We can control how much time we invest in our teams’ career path planning, and leader and mentorship support structures. We control how much time we save for team member 1:1s and office hour discussions.

We can control how collaborative we are. The more we, as project managers, work with our teams to align on the best possible project plans to navigate the scopes, schedules, and budgets that we are given to deal with, the more that everyone will give their best effort to meet project goals, because there will be a sense of team. 

We have to invest in our teams, to make them the best they can be, so that we can also be our best possible selves. 

This begins with servant leadership, but it is more than that. It is valuing each other, looking out for each other, and being good to each other, to build a place where people want to work together. 

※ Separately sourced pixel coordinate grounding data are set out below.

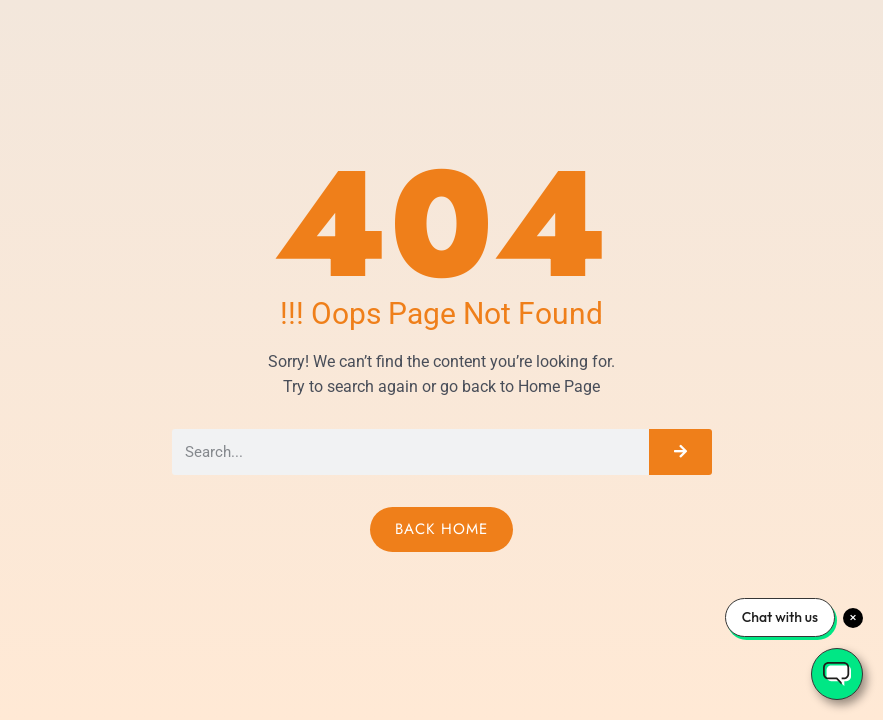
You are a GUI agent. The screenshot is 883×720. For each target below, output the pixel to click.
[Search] (680, 452)
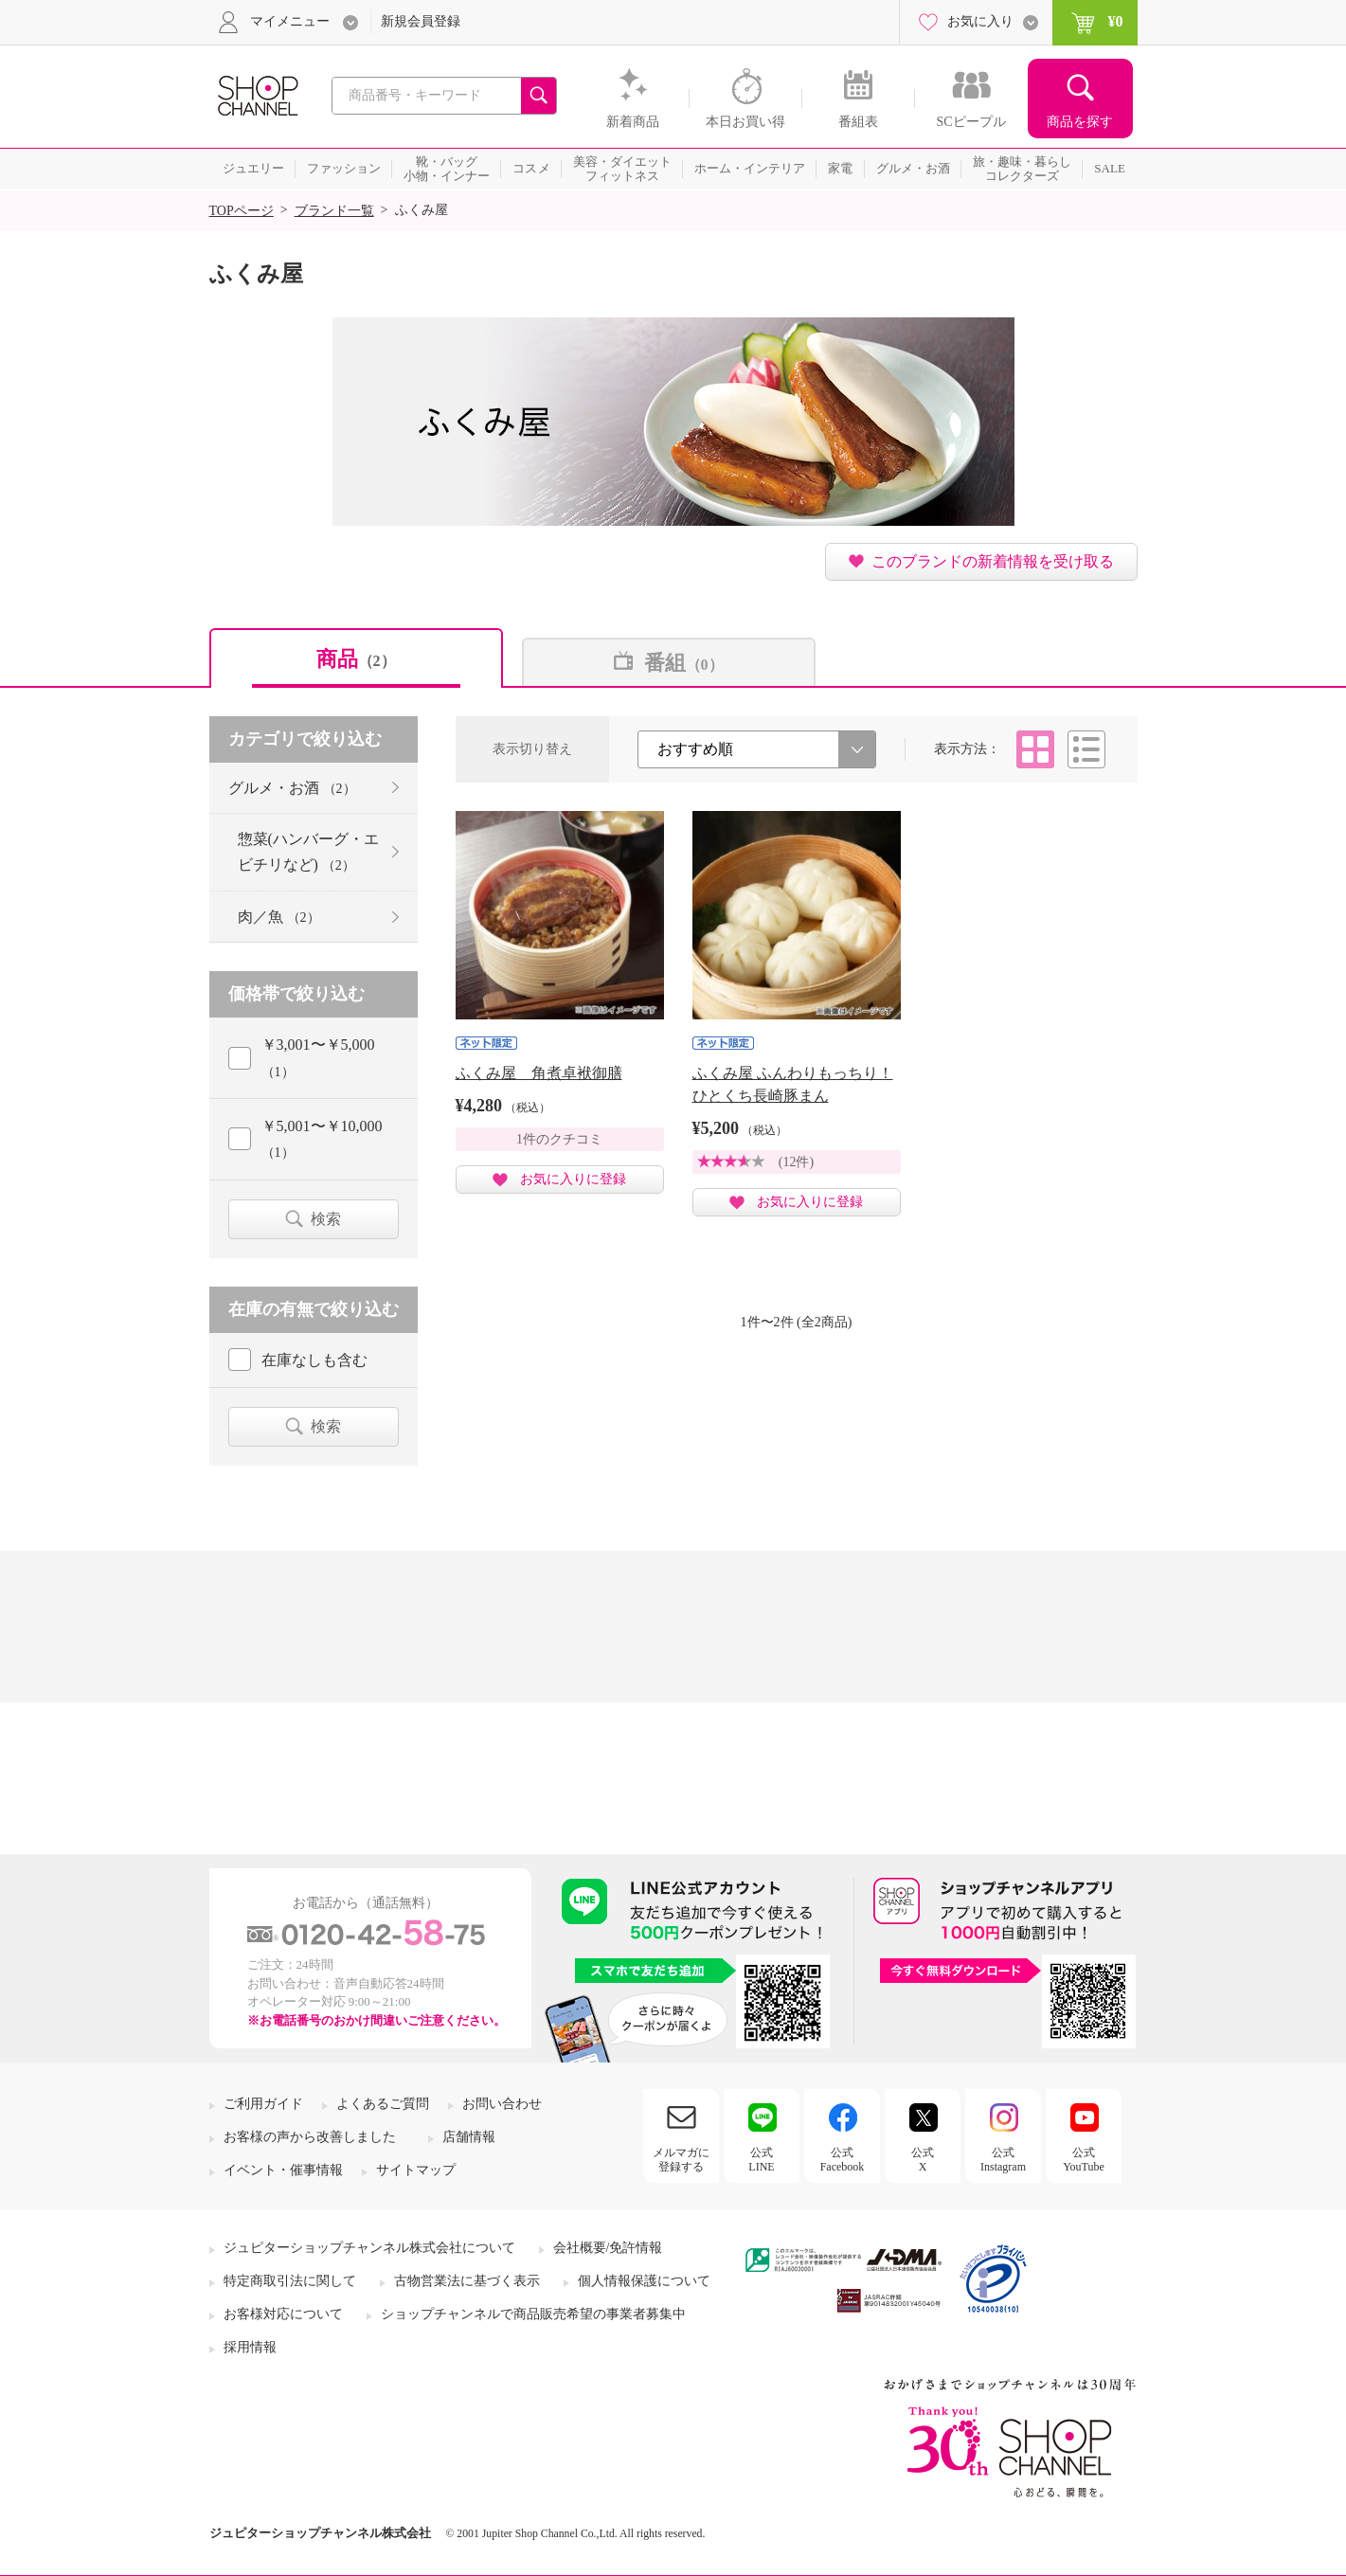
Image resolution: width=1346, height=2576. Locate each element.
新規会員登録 (420, 21)
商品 (356, 659)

Project managers can help their companies attract and retain talented people in several ways: 

  • Collect both qualitative and quantitative feedback. Gather this feedback on everything from team mood, client relationship, to stress levels during every sprint retrospective in order to identify potential problem areas early, and before any frustrations grow into real attrition risk. 
  • Be laser focused on career path goals for team members. Ensure that team members have clear quarterly and annual goals and are supported in how they are tracking towards these goals with their manager and mentors, so that team members are confident in their long term future within the company.
  • Talk in-depth about the project strategy with team members that are working to deliver in the trenches. These discussions are often limited to specific stakeholders, which can lead to team members feeling out-of-the-loop or devalued – not great for motivation. The more that everyone understands and is engaged with the challenges and strategies for a project, the stronger the sense of team will be, which leads to greater retention.  
  • Collaborate with your team to estimate work, identify dependencies, and surface risks, and generate collective buy-in on scope schedules wherever possible. Show the team that they are empowered to participate in the shaping of the engagement, and that you (the project manager) will go to bat for the team to hunt down dependencies or resolve risks. Get better performance and retention by practicing servant leadership. 

Although these strategies can help avoid attrition, there is no strategy that can completely prevent it from happening – eventually, people may decide to move on for no other reason than to try something new. When attrition does occur, be prepared to talk openly about what happened, what strategies were taken to prevent it and what corrective action will be taken in the future to ensure that your talented team stays intact.